Common Sense And The Public Safety
Saturday, February 20, 1960.
The two-week cooling-off period in Greensboro's lunch counter protests ends this weekend.
During the interval, since near mob violence of two weeks ago, Woolworth and Kress managers along with the city's leadership have pondered what ultimate course to pursue. In the interim protests have spread to more than a dozen cities in the Southeast. Momentum behind the protests is not dying.
Involved are moral, legal and economic questions, and they impinge on one another.
Negro students have a sound moral position when they protest a policy which caters to their business at nine counters and slaps them in the face at the 10th.
Stores have a sound legal position when they say the law allows them to choose their clientele and serve or reject whomever they see fit.
But the same stores are on tenuous economic grounds — and even possibly shakey legal grounds — when they contemplate arresting for trespass customers they invite into parts of their stores and repel in other parts.

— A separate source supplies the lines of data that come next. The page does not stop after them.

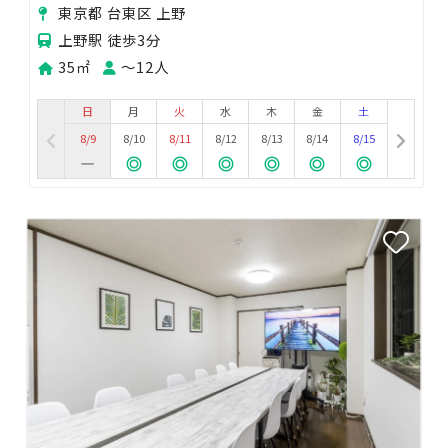
野
東京都 台東区 上野
上野駅 徒歩3分
35㎡
〜12人
日
月
火
水
木
金
土
8/9
8/10
8/11
8/12
8/13
8/14
8/15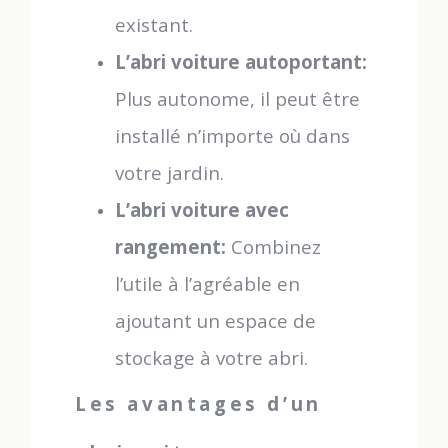
existant.
L’abri voiture autoportant:
Plus autonome, il peut être
installé n’importe où dans
votre jardin.
L’abri voiture avec
rangement:
Combinez
l’utile à l’agréable en
ajoutant un espace de
stockage à votre abri.
Les avantages d’un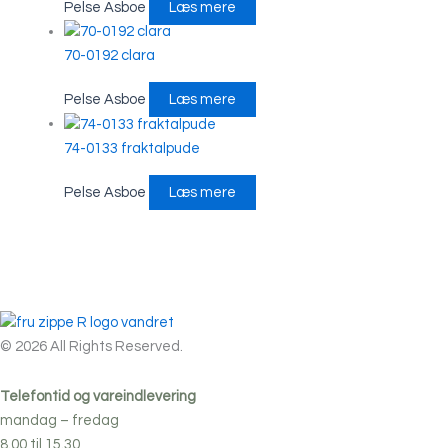
Pelse Asboe
Læs mere
70-0192 clara
Pelse Asboe
Læs mere
74-0133 fraktalpude
Pelse Asboe
Læs mere
© 2026 All Rights Reserved.
Telefontid og vareindlevering
mandag – fredag
8.00 til 15.30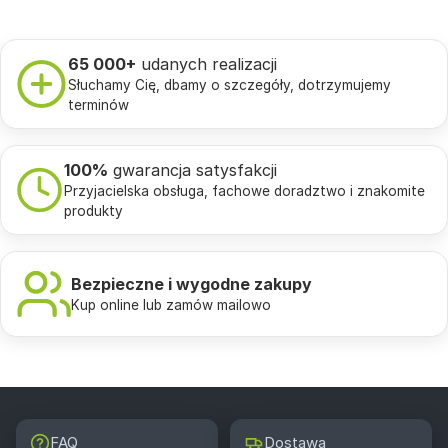
65 000+
udanych realizacji
Słuchamy Cię, dbamy o szczegóły, dotrzymujemy
terminów
100%
gwarancja satysfakcji
Przyjacielska obsługa, fachowe doradztwo i znakomite
produkty
Bezpieczne i wygodne zakupy
Kup online lub zamów mailowo
FAQ
Dostawa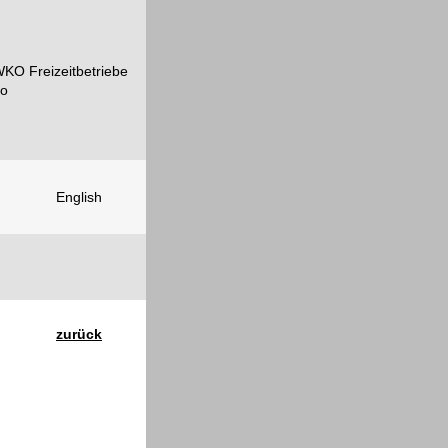
English
zurück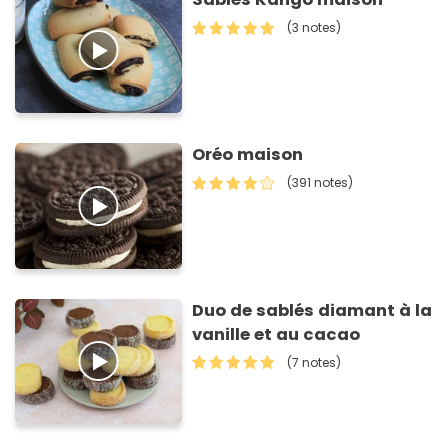
(3 notes)
Oréo maison
(391 notes)
Duo de sablés diamant à la
vanille et au cacao
(7 notes)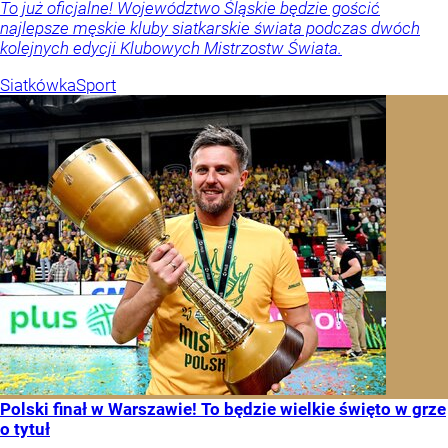
To już oficjalne! Województwo Śląskie będzie gościć
najlepsze męskie kluby siatkarskie świata podczas dwóch
kolejnych edycji Klubowych Mistrzostw Świata.
Siatkówka
Sport
Polski finał w Warszawie! To będzie wielkie święto w grze
o tytuł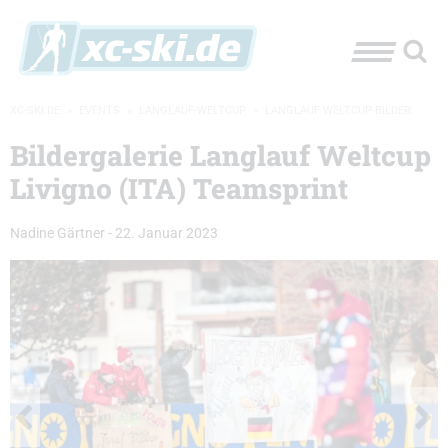
XC-SKI.DE
»
EVENTS
»
LANGLAUF-WELTCUP
»
LANGLAUF WELTCUP BILDER
Bildergalerie Langlauf Weltcup
Livigno (ITA) Teamsprint
Nadine Gärtner
-
22. Januar 2023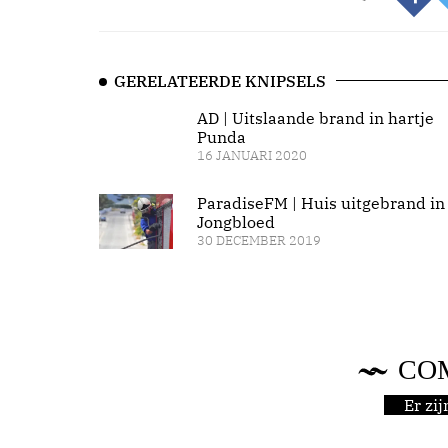
GERELATEERDE KNIPSELS
AD | Uitslaande brand in hartje
Punda
16 JANUARI 2020
ParadiseFM | Huis uitgebrand in
Jongbloed
30 DECEMBER 2019
CO
Er zi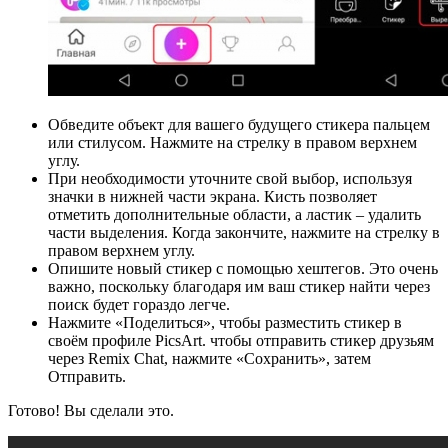
Обведите объект для вашего будущего стикера пальцем
или стилусом. Нажмите на стрелку в правом верхнем
углу.
При необходимости уточните свой выбор, используя
значки в нижней части экрана. Кисть позволяет
отметить дополнительные области, а ластик – удалить
части выделения. Когда закончите, нажмите на стрелку в
правом верхнем углу.
Опишите новый стикер с помощью хештегов. Это очень
важно, поскольку благодаря им ваш стикер найти через
поиск будет гораздо легче.
Нажмите «Поделиться», чтобы разместить стикер в
своём профиле PicsArt. чтобы отправить стикер друзьям
через Remix Chat, нажмите «Сохранить», затем
Отправить.
Готово! Вы сделали это.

Above and beyond the rights of individuals and property are the public safety and welfare. The mayor, city council, city manager and police are entrusted with upholding the law, preventing violence and preserving peace. They are not authorized to dictate to the store management. But they know fairly well that decisions should not be made which might precipitate violence and trigger the kind of disturbance already plaguing other communities — notably High Point and Portsmouth, Va.

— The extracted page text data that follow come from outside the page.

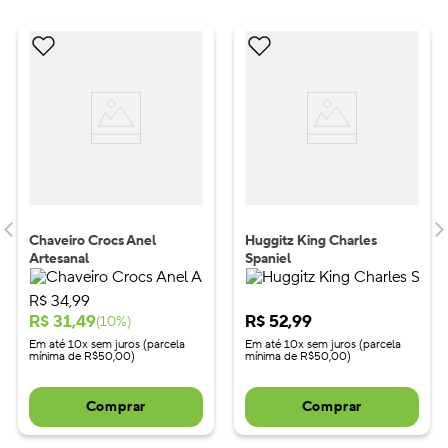
Chaveiro Crocs Anel
Huggitz King Charles
Artesanal
Spaniel
R$
34
,
99
R$
31
,
49
R$
52
,
99
(
10
%)
Em até 10x sem juros (parcela
Em até 10x sem juros (parcela
mínima de R$50,00)
mínima de R$50,00)
Comprar
Comprar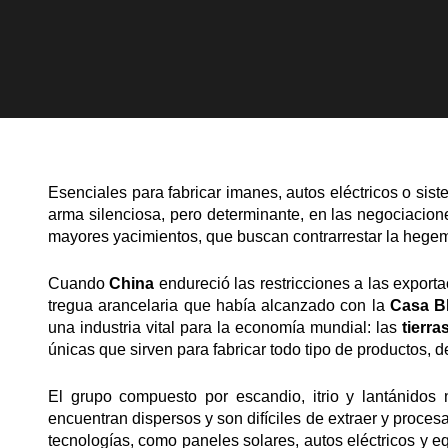
Esenciales para fabricar imanes, autos eléctricos o si
arma silenciosa, pero determinante, en las negociacio
mayores yacimientos, que buscan contrarrestar la hegemo
Cuando
China
endureció las restricciones a las exporta
tregua arancelaria que había alcanzado con la
Casa B
una industria vital para la economía mundial: las
tierra
únicas que sirven para fabricar todo tipo de productos, 
El grupo compuesto por escandio, itrio y lantánidos 
encuentran dispersos y son difíciles de extraer y proce
tecnologías, como paneles solares, autos eléctricos y e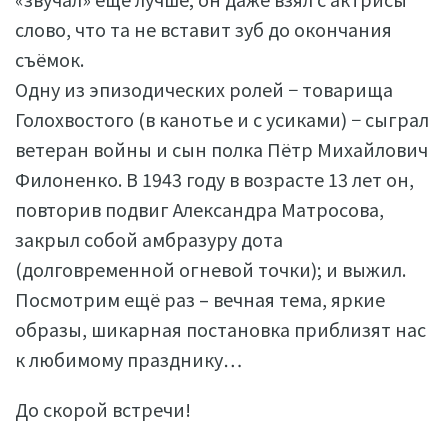
слово, что та не вставит зуб до окончания
съёмок.
Одну из эпизодических ролей − товарища
Голохвостого (в канотье и с усиками) − сыграл
ветеран войны и сын полка Пётр Михайлович
Филоненко. В 1943 году в возрасте 13 лет он,
повторив подвиг Александра Матросова,
закрыл собой амбразуру дота
(долговременной огневой точки); и выжил.
Посмотрим ещё раз – вечная тема, яркие
образы, шикарная постановка приблизят нас
к любимому празднику…
До скорой встречи!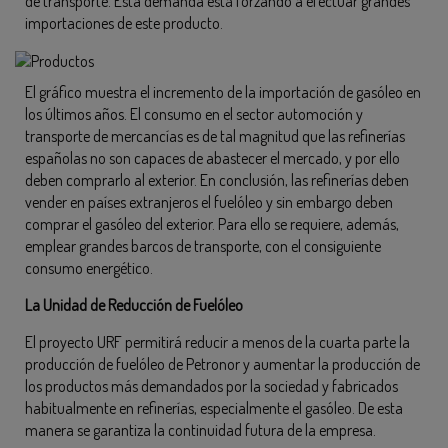
de transporte. Esta demanda está forzando a efectuar grandes
importaciones de este producto.
El gráfico muestra el incremento de la importación de gasóleo en
los últimos años. El consumo en el sector automoción y
transporte de mercancías es de tal magnitud que las refinerías
españolas no son capaces de abastecer el mercado, y por ello
deben comprarlo al exterior. En conclusión, las refinerías deben
vender en países extranjeros el fuelóleo y sin embargo deben
comprar el gasóleo del exterior. Para ello se requiere, además,
emplear grandes barcos de transporte, con el consiguiente
consumo energético.
La Unidad de Reducción de Fuelóleo
El proyecto URF permitirá reducir a menos de la cuarta parte la
producción de fuelóleo de Petronor y aumentar la producción de
los productos más demandados por la sociedad y fabricados
habitualmente en refinerías, especialmente el gasóleo. De esta
manera se garantiza la continuidad futura de la empresa.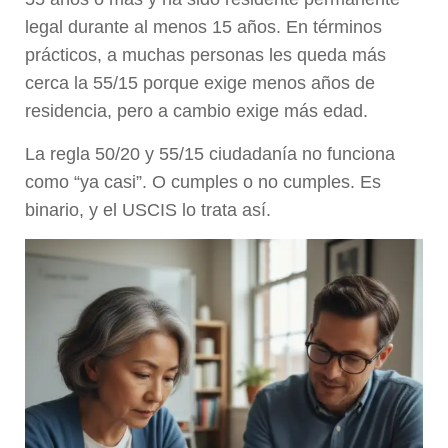
legal durante al menos 15 años. En términos
prácticos, a muchas personas les queda más
cerca la 55/15 porque exige menos años de
residencia, pero a cambio exige más edad.
La regla 50/20 y 55/15 ciudadanía no funciona
como “ya casi”. O cumples o no cumples. Es
binario, y el USCIS lo trata así.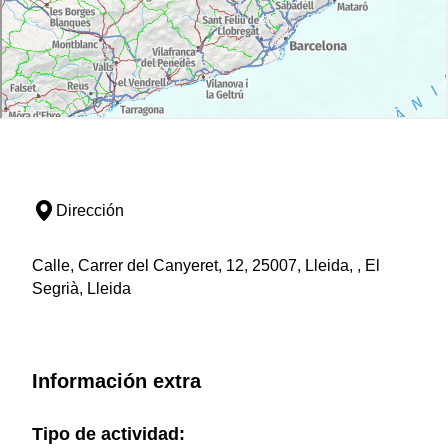
Dirección
Calle, Carrer del Canyeret, 12, 25007, Lleida, , El
Segrià, Lleida
Información extra
Tipo de actividad: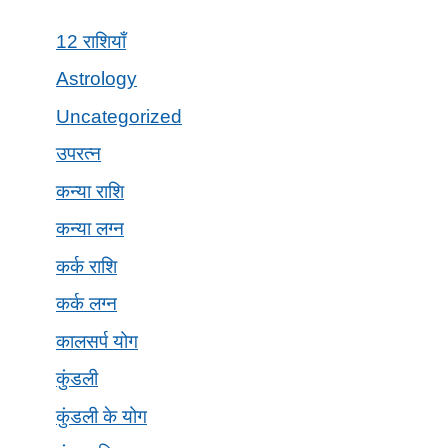
12 राशियाँ
Astrology
Uncategorized
उपरत्न
कन्या राशि
कन्या लग्न
कर्क राशि
कर्क लग्न
कालसर्प योग
कुंडली
कुंडली के योग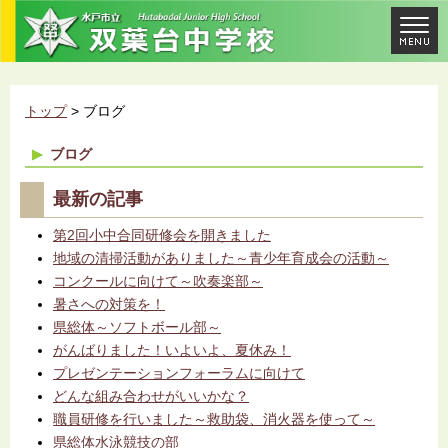
トップ
> ブログ
ブログ
最新の記事
第2回小中合同研修会を開きました
地域の清掃活動がありました～青少年育成会の活動～
コンクールに向けて～吹奏楽部～
暑さへの対策を！
県総体～ソフトボール部～
がんばりました！いよいよ、夏休み！
プレゼンテーションフォーラムに向けて
どんな組み合わせがいいかな？
職員研修を行いました～救助袋、消火器を使って～
県総体水泳競技の部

There comes a time when public safety transcends individuals or property rights. Such a circumstance may grow out of what variety store managers decide to do next week.

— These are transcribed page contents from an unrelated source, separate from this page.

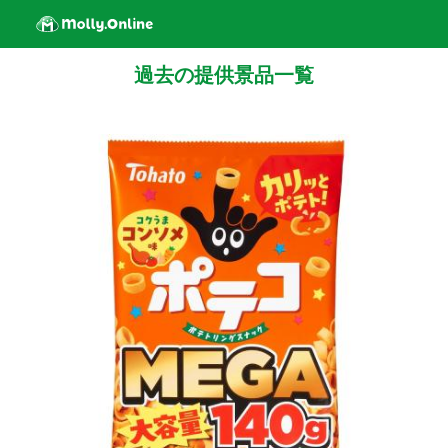
過去の提供景品一覧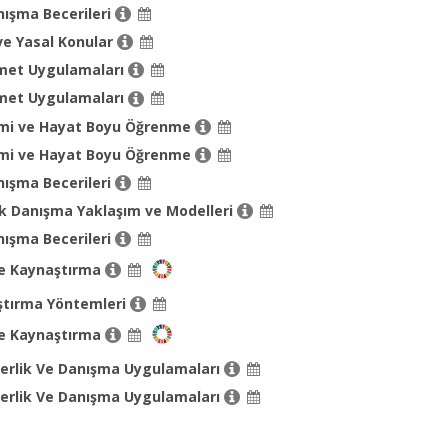
nışma Becerileri
ve Yasal Konular
met Uygulamaları
met Uygulamaları
timi ve Hayat Boyu Öğrenme
timi ve Hayat Boyu Öğrenme
nışma Becerileri
jik Danışma Yaklaşım ve Modelleri
nışma Becerileri
ve Kaynaştırma
ştırma Yöntemleri
ve Kaynaştırma
erlik Ve Danışma Uygulamaları
erlik Ve Danışma Uygulamaları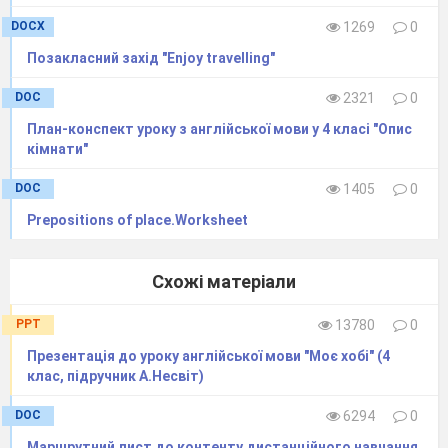
DOCX
1269
0
Позакласний захід "Enjoy travelling"
DOC
2321
0
План-конспект уроку з англійської мови у 4 класі "Опис
кімнати"
DOC
1405
0
Prepositions of place.Worksheet
Схожі матеріали
PPT
13780
0
Презентація до уроку англійської мови "Моє хобі" (4
клас, підручник А.Несвіт)
DOC
6294
0
Маршрутний лист до контенту дистанційного навчання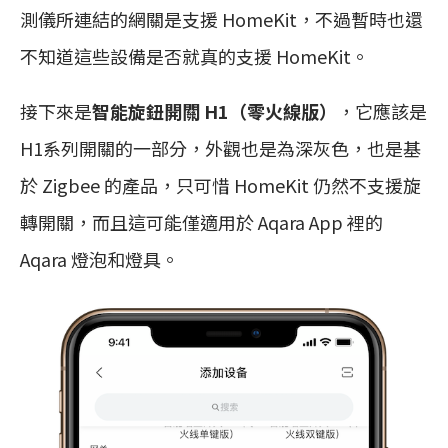
測儀所連結的網關是支援 HomeKit，不過暫時也還
不知道這些設備是否就真的支援 HomeKit。
接下來是
智能旋鈕開關 H1（零火線版）
，它應該是
H1系列開關的一部分，外觀也是為深灰色，也是基
於 Zigbee 的產品，只可惜 HomeKit 仍然不支援旋
轉開關，而且這可能僅適用於 Aqara App 裡的
Aqara 燈泡和燈具。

These managers cannot let purely business considerations direct their decision. They must not remain blind to the serious nature of the lunch counter protests. They must open their eyes to the possible turmoil which could flare if their counters are open for segregated business with fanfare.
Moral principle and the good name of Greensboro are involved. This is not something to be done casually or without full consideration of the consequences. Judgment of city officials must play a strong part in whatever decision is made. They know better than anyone else what is at stake.